Greco's fascination for video games is not new. In a sense, the artist has been exploring the pervasive influence of gaming on culture and society for at least a decade. One of his most fascinating projects is the multimedia Hong Kong Neon (2021) which comprises a book and a film. An homage to the now disappearing neon signage in Hong Kong, the book is evocative of an age, the Eighties, marked by the emergence of electronic music and video games.

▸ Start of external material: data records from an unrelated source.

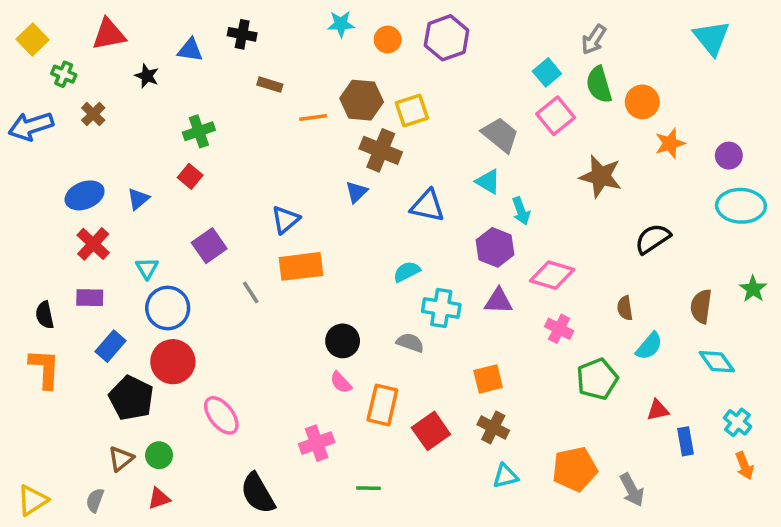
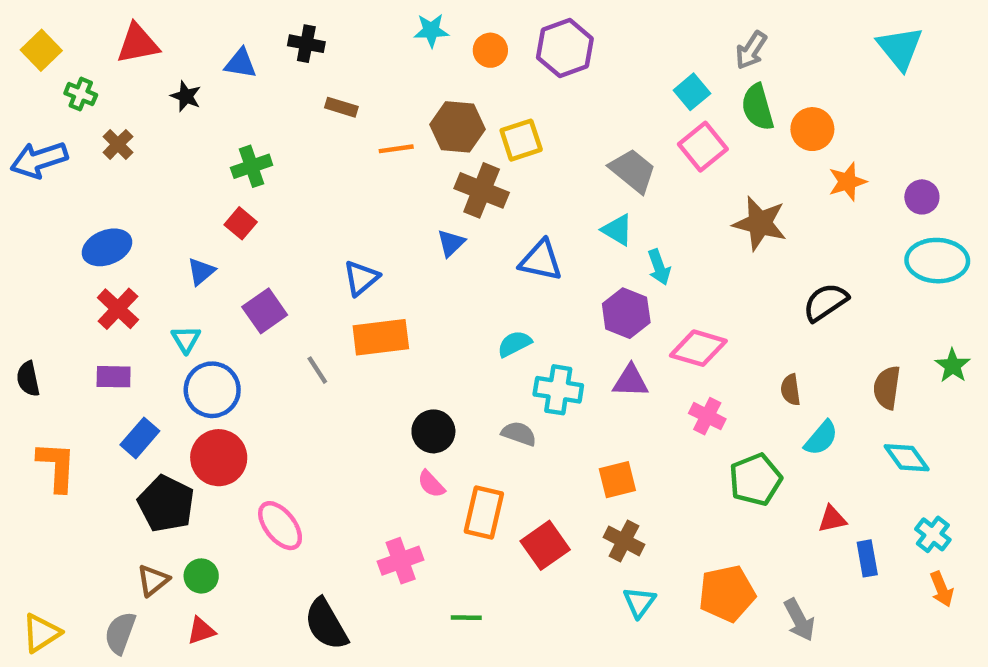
blue triangle: (138, 199) -> (201, 271), moved
black semicircle: (45, 315) -> (28, 379), moved
cyan triangle: (505, 476) -> (639, 602), turned -40
gray semicircle: (95, 500) -> (120, 633), size x1.4

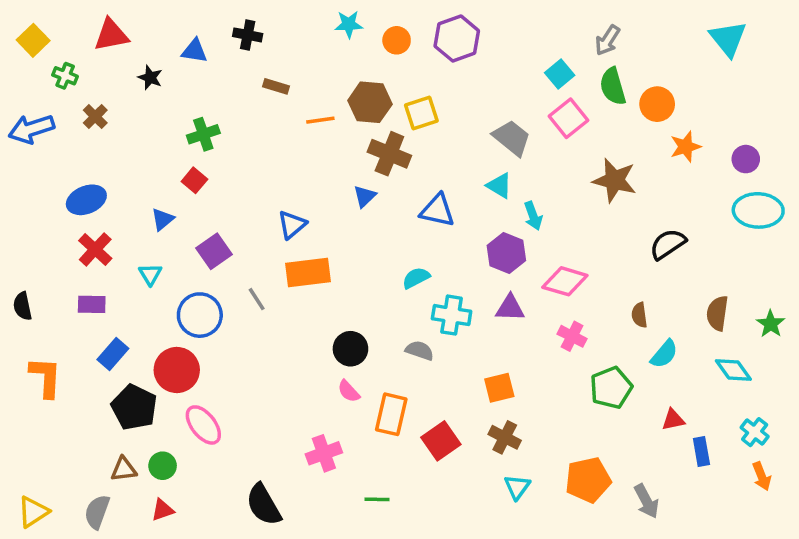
green star: (953, 366) -> (771, 324), moved
blue circle: (212, 390) -> (200, 315), moved
pink ellipse: (280, 526) -> (203, 425), moved
brown triangle: (153, 580) -> (124, 469), turned 32

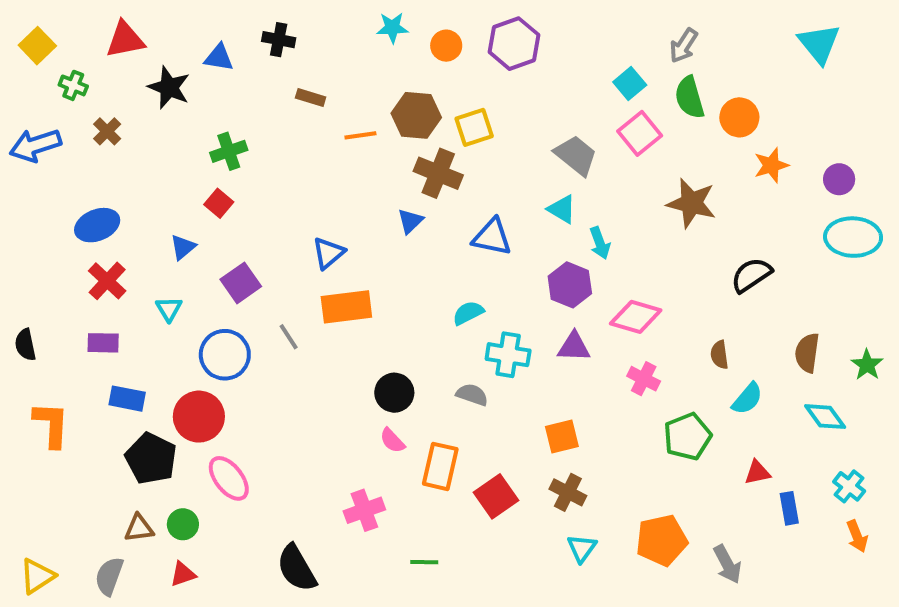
black star: (150, 78) -> (169, 87), size x1.5
blue rectangle: (113, 354) -> (127, 399), turned 60

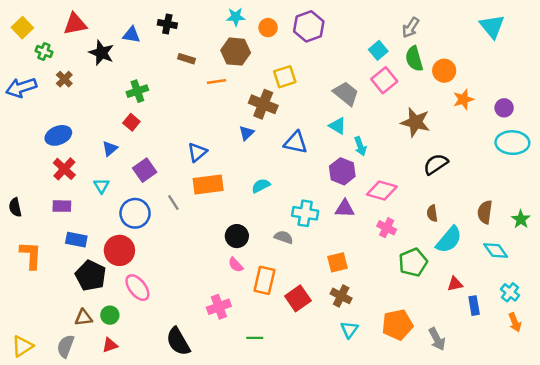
brown hexagon: (416, 115) -> (236, 52), moved
black semicircle: (751, 275) -> (436, 164), moved
cyan semicircle: (468, 313) -> (261, 186), moved
cyan semicircle: (747, 399) -> (449, 240), size x1.4

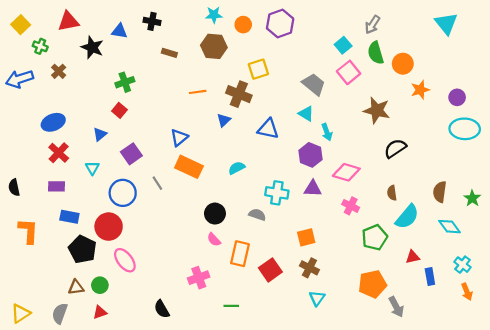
orange line: (216, 81) -> (198, 92), moved
orange rectangle: (208, 185) -> (189, 167), turned 32
orange pentagon: (397, 325) -> (372, 284), moved
black semicircle: (178, 341) -> (162, 309), size x0.7

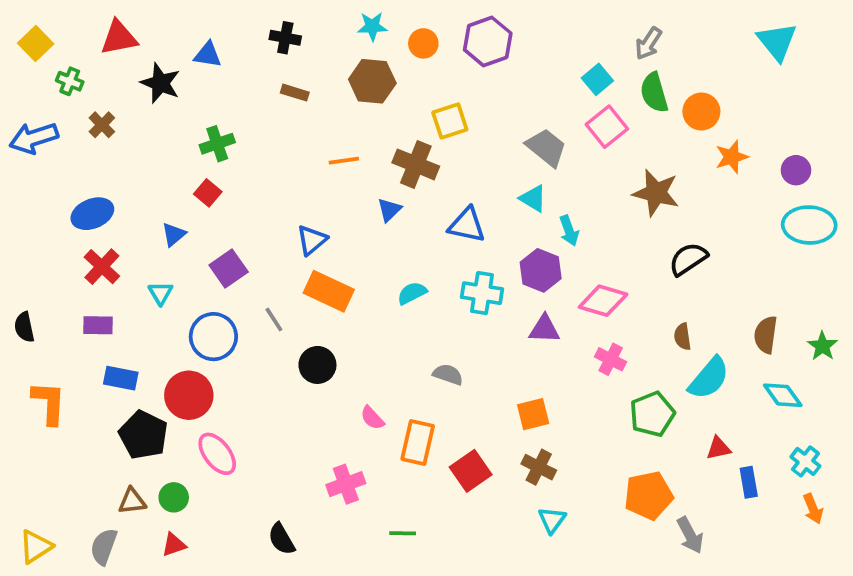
black cross: (152, 21) -> (285, 38), moved
cyan cross: (277, 193) -> (482, 293), moved
black circle: (215, 214) -> (317, 365), moved

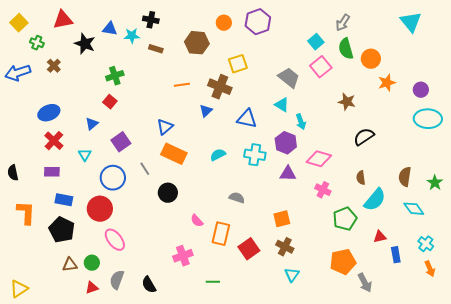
cyan star: (372, 26) -> (132, 36), moved
brown star: (656, 193) -> (347, 102), size x0.7
black pentagon: (143, 435) -> (62, 230), moved
gray semicircle: (104, 547) -> (117, 280), moved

Pascal Greco, Hong Kong Neon, 2021
Pascal Greco is a self-taught filmmaker, cinematographer and photographer, living and working in Geneva. Among his most celebrated projects are Shadow, which was presented in 2017 at the LU in Nantes and at the GIFF in Geneva, a magnetic, intense and hypnotic film with actress Asia Argento and her daughter Anna-Lou Castoldi, that he codirected with Philippe Pellaud. Shadow was released in a limited vinyl edition with the film inside on a private streaming, in January 2019, on the label Pamela and Poor Records. His first feature length documentary, The Scavengers (coming soon), describes the older community living Hong Kong, with insufficient or no retirement to cover their basic needs and expenses, and who, to meet their needs, collect all day long, paper, cardboard or sagex, to resell them by the kilo at a ridiculous price. His photographic work focuses on architecture and its place in the landscape. As of today, six works of his photographs have been published. Kyoshu, nostalgie du pays (Infolio, 2007) presents moments of life across Japan. Seoul Shanghai Tokyo (idpure, 2010) brings together photographs that reveal the contrast between modern architecture and the dilapidated architecture of these three big cities, RATRAK (Verlhac, 2012), with Gabriel Mauron, reveals the ski resorts, at night, with the machine’s beam of light. No Cliché (Jane & Jeremy, 2013) offers Polaroids of architectures lost in the vastness of Iceland. Hong Kong - Perspectives, Prospectives, Typologies (Infolio & Mccm Creations, 2018) describes the typology of Hong Kong’s atypical and unique architecture. In April 2021, Greco released his book & film Hong Kong Neon (Infolio & Mccm Creations, 2021), which he produced between 2012 to December 2019, which ended his diptych on Hong Kong. His work was exhibited internationally at Espace abstract, Lausanne, Musée Alexis Forel, Morges, Guillaume Daeppen Galerie, Basel (solo) and La Ferme de la Chapelle, Geneva and in Musée de l’Elysée, Lausanne (group) among others. Gis work was featured in several publication, including The Guardian, Vice, Monocle, Fast Company, Bloomberg CityLab, GUP, Polka and Fisheye.